We use SAS v8 for windows & an all-to-frequent mistake is to forget to highlight the PROC or DATA step to run. This results (of course) in the WHOLE script (all DATA & PROC steps) being run - disaster !

Being new to the company (& SAS) I thought that just adding a line "SAS - STOP HERE" as the first line in each script would be enough.
But, of course the stop/exit/.. must be in a DATA/PROC step. Then it just stops that step AND carries on with the next . .

Any ideas out there ???
 
BarryP,
I never thought about this 'problem' as most IDE's have this method. You must highlight what you want to execute or by default SAS will run all the way through. What you can do, and I think this is cloogy - though I do this often, is comment out the rest of the program using the '/**/' comments. The problem with this method is twofold you must remember to uncomment the rest of the code. You also have to make sure that there are no other hard comments in the rest of the code block or the comment will not extend as far as you would like. The SAS enhanced editor should show you the commented text in a green color (default).

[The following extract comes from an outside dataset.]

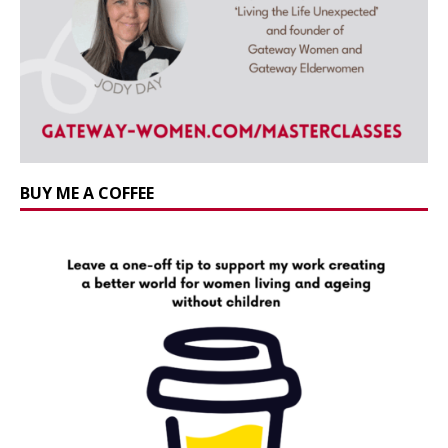
BUY ME A COFFEE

Another method you may want to try is to have your code executed in 'chunks'. These are miniprograms that could be written in macros. When you want to run a particular 'macro', use another editor window and run just that macro.

I must say that this is the first time I've ever heard a complaint with this feature. It should be the programmer's job to run only what they want to run. Yes mistakes are made, but thats what they are mistakes. Is it so bad that the whole program runs once or twice? If its a long program you could use the ctrl+Break keys and stop the rest of the SAS job.

Hope that this helps.
Klaz2002
 
Barryp,
klaz2002 has good suggestions.. couple more are
if you are running in batch mode,
using Endsas; statement executes your logic only upto that point.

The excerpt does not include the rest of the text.